Smutna konstatacja to tylko efekt uboczny badań nad niepłodnością mężczyzn. Ale to nie znaczy, że mężczyźni nie są potrzebni. Naukowcy po prostu skondensowali całą informację genetyczną, jaką można znaleźć w chromosomie Y, do dwóch genów. Samce myszy mogły nadal posiadać potomstwo spłodzone in vitro mimo uszkodzenia ich chromosomu Y.
U większości ssaków jedna para chromosomów to chromosomy płci. Jeśli otrzymamy od rodziców chromosomy Y i X, urodzimy się chłopcem, jeśli dwa X - dziewczynką. - Dlatego chromosom Y to symbol męskości - mówi prof. Monika Ward, która kierowała badaniami.

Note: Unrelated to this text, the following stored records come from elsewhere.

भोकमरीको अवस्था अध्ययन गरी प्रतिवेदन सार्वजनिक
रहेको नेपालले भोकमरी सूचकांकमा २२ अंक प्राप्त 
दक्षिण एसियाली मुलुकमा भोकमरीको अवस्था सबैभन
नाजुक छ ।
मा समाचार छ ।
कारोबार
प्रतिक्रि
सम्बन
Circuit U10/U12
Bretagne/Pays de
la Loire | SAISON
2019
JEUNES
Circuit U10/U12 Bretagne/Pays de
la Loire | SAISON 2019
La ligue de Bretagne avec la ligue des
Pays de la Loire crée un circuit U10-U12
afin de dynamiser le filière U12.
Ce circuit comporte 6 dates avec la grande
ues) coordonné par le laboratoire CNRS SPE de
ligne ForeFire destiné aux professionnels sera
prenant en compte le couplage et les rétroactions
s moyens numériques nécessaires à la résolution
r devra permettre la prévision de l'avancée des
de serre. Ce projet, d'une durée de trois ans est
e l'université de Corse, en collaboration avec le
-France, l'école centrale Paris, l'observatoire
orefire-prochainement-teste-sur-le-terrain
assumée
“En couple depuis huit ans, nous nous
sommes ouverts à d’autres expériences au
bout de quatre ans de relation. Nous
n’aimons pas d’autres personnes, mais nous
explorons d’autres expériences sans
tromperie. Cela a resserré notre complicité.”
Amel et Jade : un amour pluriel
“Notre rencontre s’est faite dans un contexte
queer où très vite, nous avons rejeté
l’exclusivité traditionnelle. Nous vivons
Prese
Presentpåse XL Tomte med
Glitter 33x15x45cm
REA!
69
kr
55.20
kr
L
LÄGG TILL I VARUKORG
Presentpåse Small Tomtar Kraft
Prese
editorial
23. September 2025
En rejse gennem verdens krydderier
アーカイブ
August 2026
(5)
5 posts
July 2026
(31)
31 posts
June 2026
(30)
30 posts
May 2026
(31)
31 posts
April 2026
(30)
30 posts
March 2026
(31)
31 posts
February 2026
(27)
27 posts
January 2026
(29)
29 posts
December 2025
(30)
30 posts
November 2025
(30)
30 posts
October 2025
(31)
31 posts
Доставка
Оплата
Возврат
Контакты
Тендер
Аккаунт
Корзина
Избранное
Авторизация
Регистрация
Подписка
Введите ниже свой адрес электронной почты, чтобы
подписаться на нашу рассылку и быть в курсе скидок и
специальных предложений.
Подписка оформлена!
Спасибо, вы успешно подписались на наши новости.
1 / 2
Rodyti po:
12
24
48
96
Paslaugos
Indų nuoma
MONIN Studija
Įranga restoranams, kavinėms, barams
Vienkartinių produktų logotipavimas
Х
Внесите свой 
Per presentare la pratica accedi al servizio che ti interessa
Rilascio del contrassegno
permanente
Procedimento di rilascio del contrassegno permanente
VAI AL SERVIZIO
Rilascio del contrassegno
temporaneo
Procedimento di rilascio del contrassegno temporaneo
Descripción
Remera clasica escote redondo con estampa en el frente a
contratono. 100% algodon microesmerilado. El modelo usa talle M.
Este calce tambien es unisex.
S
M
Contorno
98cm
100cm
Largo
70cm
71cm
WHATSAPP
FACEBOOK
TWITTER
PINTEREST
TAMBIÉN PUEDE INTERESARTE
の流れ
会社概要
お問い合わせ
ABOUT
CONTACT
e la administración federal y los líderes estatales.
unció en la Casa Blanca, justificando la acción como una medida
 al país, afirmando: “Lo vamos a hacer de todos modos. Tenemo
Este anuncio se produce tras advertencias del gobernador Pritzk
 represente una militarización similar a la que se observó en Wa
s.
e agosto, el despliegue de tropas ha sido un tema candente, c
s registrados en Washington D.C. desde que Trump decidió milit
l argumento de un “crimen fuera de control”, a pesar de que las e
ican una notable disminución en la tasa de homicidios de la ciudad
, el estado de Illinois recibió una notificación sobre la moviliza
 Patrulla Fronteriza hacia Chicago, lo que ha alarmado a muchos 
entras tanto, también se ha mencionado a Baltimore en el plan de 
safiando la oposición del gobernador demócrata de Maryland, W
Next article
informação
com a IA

U myszy chromosom zwykle zawiera 14 różnych genów, z których niektóre występują nawet w stu egzemplarzach.
Ekipa naukowa z Uniwersytetu Hawajskiego wykazała, że genetycznie zmodyfikowane myszy z chromosomem Y zawierającym tylko dwa geny mogły nadal rozwijać się poprawnie i mieć potomstwo.
- Takie myszy zwykle są niepłodne, ale my pokazaliśmy, że można uzyskać potomstwo nawet wówczas, kiedy chromosom Y zawiera tylko dwa geny - komentuje prof. Ward.
Niestety, reprodukcja musiała zostać przeprowadzona in vitro, ponieważ inaczej nie byłaby możliwa. Nasienie samców z uszkodzonym chromosomem Y jest zbyt niskiej jakości, aby możliwe było rozmnażanie metodą naturalną. Młode, które przyszły na świat, były zdrowe i cieszyły się normalną długością życia.
Prof. Ward zauważa, że w przyszłości możliwe będzie całkowite wyeliminowanie chromosomu Y, jeśli tylko uda się zastąpić jego geny w jakiś inny sposób. Swiat z "Seksmisji" nadchodzi?